Mark Duell — Daily Mail May 31, 2016

Jesus Christ would be banned from speaking at universities if he was alive in 2016 along with other ‘non-violent extremists’, a leading Oxford professor warned yesterday.

Professor Timothy Garton Ash complained that Britain has become ‘too feeble’ at supporting free speech and insisted that the public must stand up against self-censorship.

The European Studies expert told the Hay Festival in Powys, Wales, that UK universities are now encouraged by Home Office legislation to block even non-violent extremists from appearing on site

And 60-year-old Mr Ash said this could have included leading thinkers of centuries past such as Karl Marx, Jean-Jacques Rousseau, Charles Darwin, Georg Wilhelm Friedrich Hegel and even Christ.

According to Daily Telegraph reporter Hannah Furness, Mr Ash said: ‘In the new counter-terrorism legislation, the securocrats in the Home Office are trying to impose on universities a so-called prevent duty, which would call on us to prevent event non-violent extremists speaking on campus.

‘Now, non-violent extremists? That’s Karl Marx, Rousseau, Charles Darwin, Hegel, and most clearly Jesus Christ, who was definitely a non-violent extremist.

‘The Home Office wouldn’t want him preaching on campus. This is a real threat I think to free speech and one we have to fight back against.’

Mr Ash’s speech comes a week after a Higher Education Policy Institute survey found most students believe that speakers with offensive views should be banned from giving talks at universities.
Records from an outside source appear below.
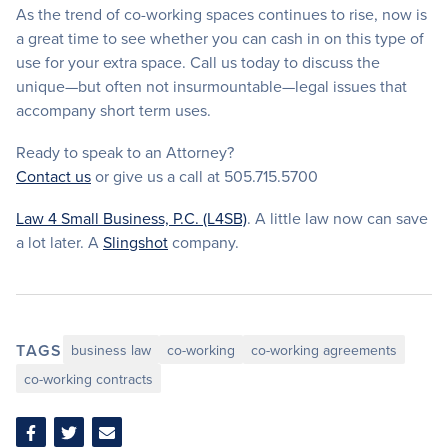
As the trend of co-working spaces continues to rise, now is
a great time to see whether you can cash in on this type of
use for your extra space. Call us today to discuss the
unique—but often not insurmountable—legal issues that
accompany short term uses.
Ready to speak to an Attorney?
Contact us
or give us a call at 505.715.5700
Law 4 Small Business, P.C. (L4SB)
. A little law now can save
a lot later. A
Slingshot
company.
TAGS
business law
co-working
co-working agreements
co-working contracts
Share
Share
Share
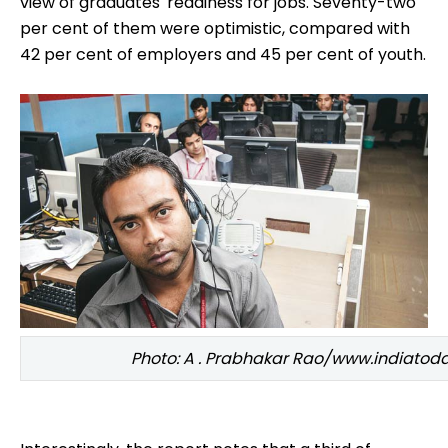
view of graduates' readiness for jobs. Seventy-two
per cent of them were optimistic, compared with
42 per cent of employers and 45 per cent of youth.
Photo: A . Prabhakar Rao/www.indiato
Almost three quarters of students support the National Union of Students’ ‘No Platform’ policy which prohibits those on a list put together by the union from speaking at universities.

A number of universities now pledge to create a ‘safe space’ for their students, inspired by similar policies in the US, in order to protect them from language or behaviour which could be considered offensive or threatening.